Food and drink were forbidden to the patients 4-6 h prior to the hepatobiliary scintigraphy. After liquid intravenous injection, if the patients kept crying, 10% chloral hydrate was given. The patients lied down on an even surface and were injected with ^99mTc-EHIDA 74MBq. Hepatobiliary scintigraphy was performed with single photon emission computed tomography (SPECT) (GE-Starcam XR/T 4000) (60 s per frame, 30 frames totally). The matrix size was 128 × 128, and magnification 1.33. Static imagingβwas performed for 1 h. If no intestinal radioactivity was observed after one hour, further delayed static imaging would be done at the 2nd, 4th, 8th, 12th and 24th hours. Hepatobiliary appearance and intestinal excretion of radionuclides were observed. If intestinal radioactivity appeared, stop imaging. In order to eliminate urine contamination, imaging of lateral and posterior sides could be added according to the circumstances.

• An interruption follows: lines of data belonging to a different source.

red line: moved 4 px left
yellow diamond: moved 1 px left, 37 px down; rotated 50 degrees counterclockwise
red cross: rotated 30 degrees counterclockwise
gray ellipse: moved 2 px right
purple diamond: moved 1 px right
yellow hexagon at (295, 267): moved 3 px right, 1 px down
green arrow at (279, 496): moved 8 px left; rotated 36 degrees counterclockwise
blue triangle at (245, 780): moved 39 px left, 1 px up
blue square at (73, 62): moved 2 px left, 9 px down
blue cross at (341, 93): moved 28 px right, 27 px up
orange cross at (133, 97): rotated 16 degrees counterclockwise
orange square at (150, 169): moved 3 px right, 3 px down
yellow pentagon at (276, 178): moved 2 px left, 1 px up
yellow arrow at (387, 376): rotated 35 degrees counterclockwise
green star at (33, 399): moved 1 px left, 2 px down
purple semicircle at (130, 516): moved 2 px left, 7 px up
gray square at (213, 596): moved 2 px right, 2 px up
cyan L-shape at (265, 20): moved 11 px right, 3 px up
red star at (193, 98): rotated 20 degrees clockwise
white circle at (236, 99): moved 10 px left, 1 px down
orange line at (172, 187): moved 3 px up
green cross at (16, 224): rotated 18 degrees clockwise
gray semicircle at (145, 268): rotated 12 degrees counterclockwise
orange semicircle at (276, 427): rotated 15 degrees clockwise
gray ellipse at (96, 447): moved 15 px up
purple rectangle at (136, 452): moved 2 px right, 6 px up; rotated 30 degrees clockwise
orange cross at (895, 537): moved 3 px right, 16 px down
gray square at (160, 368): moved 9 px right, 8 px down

Infantile duodenal drainage tube (ZL. 97241165. 8) was applied following the procedures as described previously[1]: (1) food and drink were forbidden for 4 h before duodenal drainage. Intravenous infusion was then done; (2) if patients kept crying during the intubation, 10% chloral hydrate was given to them; and (3) the patients lied on their right side, and their heads maintained fixed posture helped by assistants. The operator needed to prepare one-off duodenal drainage tube. A little liquid paraffin was applied on the head, and the plug at the end of the drainage tube was opened. The drainage tube was slowly inserted from the right side of the head into the nasal cavity, through the nasopharynx and esophagus into the stomach. The depth was 30-35 cm. Gastric juice could be seen automatically outflowing from the tube. And then the drainage tube was inserted through the pylorus into the duodenum, with a depth being 40-45 cm. The color of the duodenal fluidβin the drainage tube was observed. If the duodenal juice was yellow, or through fluoroscopy, it was found that the head of the drainage tube was in the lower portion of the duodenum, the intubation was successful. If no bile was found, the drainage tube would be kept for 24 h. If there was still no bile, intermittent drainage would be performed for another 48-72 h. During the process of drainage, breast-feeding was still on schedule. Following treatment was needed, if still no bile was found.

If intestinal radioactivity appeared, bile outflowed by duodenal drainage, and jaundice faded away, IHS was confirmed; while EHBA was confirmed by no intestinal radioactivity or no bile in duodenal drainage examination, the final diagnosis was made after switching to surgery. Twenty-nine cases were diagnosed of EHBA by surgery, and 55 cases diagnosed of IHS by jaundice extinction afterwards.

Examination results were achieved by co-diagnosis of two doctors. Among 84 infants with persistent jaundice, 29 cases were EHBA positive, and no intestinal radiological imaging appeared (Fig. 1). Among 55 infants with IHS, 41 cases were EHBA negative, and hepatobiliary scintigraphy showed radioactive imaging in gallbladder and intestine (Fig. 2). Fourteen cases were false positive, and no radioactive imaging in gallbladder and intestine appeared.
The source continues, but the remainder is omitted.